Но вошла сухая высокая седовласая женщина со строгими глазами, которую епископ называл Кэти, очень уверенная в себе, решительная и быстро очистила комнату от мужчин, в том числе и от Тристана. Женевьева осталась лежать ничем не прикрытая на голых простынях, от холода ее защищала лишь короткая рубашка. Кэти, усмехнувшись, сказала, что она была старшей в семье, где было двенадцать детей, и принимала роды в течение долгих лет. Женевьева тряслась от холода и страха, неотрывно смотрела на нее. Дрожащими губами она прошептала:
– Он не умрет? – и судорожно сглотнув, добавила: – Мне еще не подошел срок, я не доносила последний месяц.
– Я ничего не могу гарантировать Вам, миледи, все в руках Господа, но незачем думать, что вы уже потеряли ваше дитя!
Все это было несколько часов назад. Или дней? Временами подступала боль и Женевьева кричала и ругалась. Затем пришли две служанки, которым было приказано сменить простыни, и она сдерживалась изо всех сил, чтобы сохранить достоинство.
Но это оказалось невозможно, когда она почувствовала, как в ее спину словно вонзаются стальные лезвия, а живот стягивает, как бы стальными полосами. Женевьева не хотела кричать и поэтому она плотно сжала зубы, застонала. И сказала, обращаясь к Эдвине.
– О, я никогда больше не сделаю этого снова! Я никогда не позволю себе познать его, чтобы не оказаться больше в таком положении! Эдвина, как ты могла, испытав однажды этот кошмар, снова выйти замуж?
Ее тетка рассмеялась.
– Ты пройдешь через это, Женевьева, и вскоре обо всем забудешь.
– Если Вы разик-другой крикнете, то это облегчит ваши страдания, не сдерживайтесь. Я знаю, что он скоро родится, – ласково промолвила Кэти.
Женевьева глянула на нее с надеждой, но в этот момент ее снова охватил приступ жесточайшей боли, и она не удержалась и вскрикнула, слезы градом посыпались из ее глаз. Она вцепилась пальцами в обмотанные простынями прикроватные столбы.
– Миледи, теперь вам следует тужиться изо всех сил! – сказала старая женщина. – Задержите дыхание, чуть приподнимитесь и потерпите немного.
Женевьева попыталась привстать, но не выдержала и откинулась назад, тяжело дыша.
– Еще разок.
Женевьева попыталась кивнуть.
– Он живой?
– Верьте.
– Эдвина! – Женевьева схватила свою тетку за руку, – никогда больше я не пойду на это. Если Тристан еще раз попробует прикоснуться ко мне, то я разорву его на мелкие части!
– Ты только что стала его женой, Женевьева!
– Нет!
– Это правда, миледи, – подтвердила Кэти. – И ваш ребенок родится законным наследником.
И снова к ней подступила боль. Женевьева пыталась держаться, пыталась слушать то, что ей говорят Эдвина и Кэти, но не смогла. Она чувствовала, как пот струится по ее телу, и в то же время ей было холодно. Она впервые по-настоящему закричала высоко и протяжно.
Тристан уже в сотый раз мерил шагами обеденный зал, под стягами славной фамилии епископа. Он рассматривал развешенное на стенах оружие, и, казалось, изучил каждую заклепку на латах, каждый штрих гравировки на мечах, каждую деталь богатого орнамента на ножках. Джон, стоявший у камина, посмотрел на Томаса, а Томас глянул на епископа, и тот начал говорить что-то утешительное, но Тристан со стоном перебил его, подошел к очагу и, взъерошив волосы пальцами, уставился в огонь.

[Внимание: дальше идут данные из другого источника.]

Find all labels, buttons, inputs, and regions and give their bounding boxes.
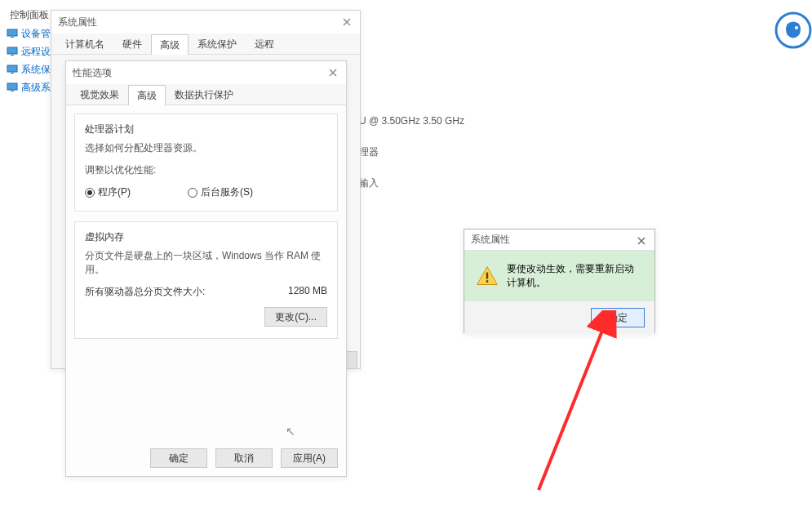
monitor-icon — [7, 28, 18, 39]
svg-rect-6 — [7, 83, 17, 90]
radio-dot-icon — [188, 188, 197, 198]
sysprop-tabbar: 计算机名 硬件 高级 系统保护 远程 — [51, 33, 360, 55]
svg-point-9 — [795, 26, 798, 29]
svg-rect-2 — [7, 47, 17, 54]
performance-options-dialog: 性能选项 视觉效果 高级 数据执行保护 处理器计划 选择如何分配处理器资源。 调… — [65, 60, 347, 477]
svg-rect-5 — [11, 73, 14, 73]
processor-scheduling-group: 处理器计划 选择如何分配处理器资源。 调整以优化性能: 程序(P) 后台服务(S… — [74, 114, 338, 212]
svg-rect-0 — [7, 29, 17, 36]
breadcrumb: 控制面板 ▸ — [10, 8, 56, 22]
radio-dot-icon — [85, 188, 95, 198]
cursor-icon: ↖ — [286, 425, 295, 438]
bg-info-line: 理器 — [359, 144, 464, 160]
tab-computer-name[interactable]: 计算机名 — [56, 33, 113, 54]
radio-label: 后台服务(S) — [201, 185, 253, 199]
tab-hardware[interactable]: 硬件 — [113, 33, 151, 54]
ok-button[interactable]: 确定 — [150, 448, 207, 468]
tab-advanced[interactable]: 高级 — [151, 34, 189, 55]
close-button[interactable] — [337, 14, 357, 30]
dialog-titlebar[interactable]: 系统属性 — [464, 229, 654, 251]
dialog-titlebar[interactable]: 性能选项 — [66, 61, 346, 84]
confirm-body: 要使改动生效，需要重新启动计算机。 — [464, 251, 654, 301]
ok-button[interactable]: 确定 — [591, 308, 645, 327]
virtual-memory-group: 虚拟内存 分页文件是硬盘上的一块区域，Windows 当作 RAM 使用。 所有… — [74, 221, 338, 339]
tab-visual-effects[interactable]: 视觉效果 — [71, 84, 128, 105]
svg-rect-10 — [486, 273, 488, 279]
annotation-arrow-icon — [490, 310, 653, 498]
group-legend: 处理器计划 — [85, 122, 327, 136]
warning-icon — [476, 265, 499, 287]
svg-rect-7 — [11, 91, 14, 91]
close-button[interactable] — [323, 65, 343, 81]
tab-remote[interactable]: 远程 — [246, 33, 283, 54]
group-description: 分页文件是硬盘上的一块区域，Windows 当作 RAM 使用。 — [85, 249, 327, 277]
svg-line-12 — [539, 327, 604, 490]
dialog-button-row: 确定 取消 应用(A) — [150, 448, 338, 468]
close-icon — [343, 18, 351, 26]
monitor-icon — [7, 64, 18, 75]
dialog-title-text: 系统属性 — [58, 16, 97, 29]
monitor-icon — [7, 46, 18, 57]
radio-background-services[interactable]: 后台服务(S) — [188, 185, 253, 199]
tab-advanced[interactable]: 高级 — [128, 85, 166, 105]
group-description: 选择如何分配处理器资源。 — [85, 141, 327, 155]
monitor-icon — [7, 82, 18, 93]
svg-rect-11 — [486, 280, 488, 283]
cpu-info-line: U @ 3.50GHz 3.50 GHz — [359, 113, 464, 129]
confirm-footer: 确定 — [464, 301, 654, 334]
radio-label: 程序(P) — [98, 185, 131, 199]
adjust-label: 调整以优化性能: — [85, 163, 327, 177]
perf-tabbar: 视觉效果 高级 数据执行保护 — [66, 84, 346, 105]
tab-system-protection[interactable]: 系统保护 — [189, 33, 246, 54]
paging-total-value: 1280 MB — [288, 285, 327, 299]
apply-button[interactable]: 应用(A) — [281, 448, 338, 468]
tab-dep[interactable]: 数据执行保护 — [166, 84, 242, 105]
close-icon — [637, 237, 646, 245]
bg-info-line: 输入 — [359, 175, 464, 191]
svg-rect-4 — [7, 65, 17, 72]
group-legend: 虚拟内存 — [85, 230, 327, 244]
confirm-message: 要使改动生效，需要重新启动计算机。 — [507, 262, 643, 290]
security-badge-icon — [774, 11, 812, 51]
dialog-title-text: 系统属性 — [471, 233, 510, 247]
close-icon — [329, 69, 337, 77]
paging-total-label: 所有驱动器总分页文件大小: — [85, 285, 205, 299]
svg-rect-3 — [11, 55, 14, 56]
dialog-titlebar[interactable]: 系统属性 — [51, 11, 360, 33]
background-system-info: U @ 3.50GHz 3.50 GHz 理器 输入 — [359, 113, 464, 191]
cancel-button[interactable]: 取消 — [215, 448, 273, 468]
change-button[interactable]: 更改(C)... — [264, 307, 327, 327]
dialog-title-text: 性能选项 — [73, 66, 112, 80]
radio-programs[interactable]: 程序(P) — [85, 185, 131, 199]
restart-confirm-dialog: 系统属性 要使改动生效，需要重新启动计算机。 确定 — [464, 229, 655, 333]
svg-rect-1 — [11, 37, 14, 38]
close-button[interactable] — [632, 233, 651, 249]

– Это наступило слишком рано и если что-то случится…
– Тристан, прекрати винить себя!
– А кого мне больше винить? Кто приволок ее сюда и кто едва не задушил, закрывая ей рот.

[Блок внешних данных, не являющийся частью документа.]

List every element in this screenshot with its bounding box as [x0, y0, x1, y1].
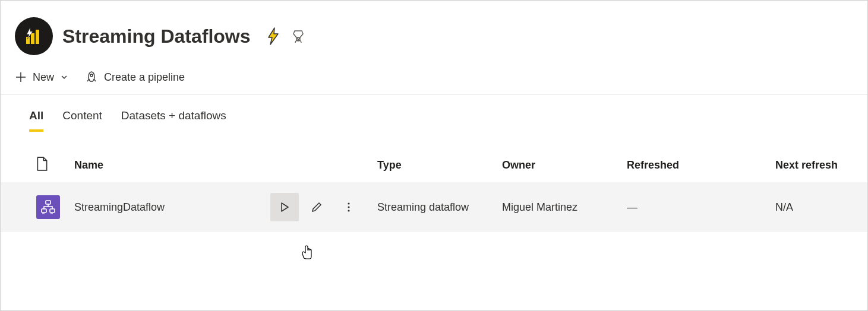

– Сын мой, – начал епископ, молитвенно сложив руки у груди. – Вы соединились перед Всемогущим Господом, Божеству не задают вопросов.
Тристан с криком стукнул кулаком по стене.
– Где же был Бог во время трагедии в Бэдфорд Хит, и где он теперь? Какой большой грех совершил Тристан, что Господь позволил убить Лизетту и ее неродившееся дитя, а теперь готов лишить его Женевьевы и… Это я во всем виноват, – выдохнул он и обессиленно рухнул в кресло.
Джон поднес Тристану подогретого вина в бокале венецианского стекла, тот машинально отхлебнул.